Rep. Jackie Speier introduced legislation today that would require the Federal Trade Commission to establish standards for a “Do Not Track” mechanism and require online data collectors to obey consumer opt-outs through such a tool.
As I’ll explain in more detail in my comments on the FTC’s privacy report (due next Friday), I’ve argued for the last two and half years that user empowering users to make their own choices about online privacy is, in combination with education and enforcement of existing laws, the best way to start adddressing online privacy concerns. In principle, some kind of “Do Not Track” mechanism could be a valuable user empowerment tool.
But actually implementing “Do Not Track” without killing advertising won’t be easy. Just as consumers need to be empowered to make effective privacy choices, so too must publishers of ad-supported websites be able to make explicit today’s implicit quid pro quo: Users who opt-out of tracking might have to see more ads, pay for content and so on.
Government cannot design a “marketplace for privacy” from the top down, nor predict the costs of forcing an explicit quid pro quo. It would be sadly ironic—as Adam Thierer and I pointed out over a year ago—if the same FTC that has agonized so much about the future of journalism wound up killing advertising, the golden goose that has sustained free media in this country for centuries.

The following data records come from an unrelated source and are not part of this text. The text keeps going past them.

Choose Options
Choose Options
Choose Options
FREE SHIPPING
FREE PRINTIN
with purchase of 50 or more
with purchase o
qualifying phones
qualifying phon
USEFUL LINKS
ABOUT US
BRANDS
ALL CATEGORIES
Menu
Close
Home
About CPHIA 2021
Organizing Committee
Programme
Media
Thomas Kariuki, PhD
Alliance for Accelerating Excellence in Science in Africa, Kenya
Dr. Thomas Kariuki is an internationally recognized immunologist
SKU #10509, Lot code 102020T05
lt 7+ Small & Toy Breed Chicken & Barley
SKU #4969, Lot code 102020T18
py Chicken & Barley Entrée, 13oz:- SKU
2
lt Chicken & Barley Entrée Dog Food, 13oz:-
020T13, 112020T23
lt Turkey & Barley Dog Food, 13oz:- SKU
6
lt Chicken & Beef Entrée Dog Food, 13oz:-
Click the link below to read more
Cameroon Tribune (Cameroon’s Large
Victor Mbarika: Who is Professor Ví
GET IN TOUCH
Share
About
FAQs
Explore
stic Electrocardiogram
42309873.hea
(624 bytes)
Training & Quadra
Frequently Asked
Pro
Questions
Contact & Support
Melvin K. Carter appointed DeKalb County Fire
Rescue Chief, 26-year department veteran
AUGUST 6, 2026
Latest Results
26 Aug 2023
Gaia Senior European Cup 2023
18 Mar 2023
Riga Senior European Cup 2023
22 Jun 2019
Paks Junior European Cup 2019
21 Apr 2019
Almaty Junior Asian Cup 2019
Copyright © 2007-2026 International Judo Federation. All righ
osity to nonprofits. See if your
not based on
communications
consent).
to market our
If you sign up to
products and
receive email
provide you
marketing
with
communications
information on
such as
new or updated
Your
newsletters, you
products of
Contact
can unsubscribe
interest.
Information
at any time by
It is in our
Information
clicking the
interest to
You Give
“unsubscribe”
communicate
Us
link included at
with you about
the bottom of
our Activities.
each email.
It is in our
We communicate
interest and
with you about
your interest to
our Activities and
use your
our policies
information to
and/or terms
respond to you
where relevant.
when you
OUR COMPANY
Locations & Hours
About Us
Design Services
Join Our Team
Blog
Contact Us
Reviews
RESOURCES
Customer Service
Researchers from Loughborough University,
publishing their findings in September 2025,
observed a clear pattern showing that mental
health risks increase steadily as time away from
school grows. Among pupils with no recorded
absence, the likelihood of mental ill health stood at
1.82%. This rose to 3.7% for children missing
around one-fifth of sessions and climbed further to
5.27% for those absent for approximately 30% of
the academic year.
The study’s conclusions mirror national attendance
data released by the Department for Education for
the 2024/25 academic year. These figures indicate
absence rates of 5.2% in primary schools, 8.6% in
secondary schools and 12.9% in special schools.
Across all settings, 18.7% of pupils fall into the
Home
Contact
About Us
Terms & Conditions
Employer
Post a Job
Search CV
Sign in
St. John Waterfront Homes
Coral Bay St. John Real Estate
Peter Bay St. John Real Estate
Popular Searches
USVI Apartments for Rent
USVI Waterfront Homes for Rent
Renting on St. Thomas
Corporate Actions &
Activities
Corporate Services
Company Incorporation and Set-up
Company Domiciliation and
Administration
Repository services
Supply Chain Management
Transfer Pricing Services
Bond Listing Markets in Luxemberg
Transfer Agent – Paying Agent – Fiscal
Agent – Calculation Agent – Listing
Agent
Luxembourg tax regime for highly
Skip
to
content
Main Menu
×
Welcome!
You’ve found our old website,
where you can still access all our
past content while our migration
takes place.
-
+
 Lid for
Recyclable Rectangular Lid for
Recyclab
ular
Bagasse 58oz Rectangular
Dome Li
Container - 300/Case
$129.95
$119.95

The market is evolving quickly here, with two very different “Do Not Track” tools debuting in Internet Explorer 9 and Firefox 4 just this week. Ultimately, it is the Internet’s existing standards-setting bodies, not Congress or the FTC, that have the expertise to resolve such differences and make a “Do Not Track” mechanism work for both consumers and publishers, as well as advertisers and ad networks.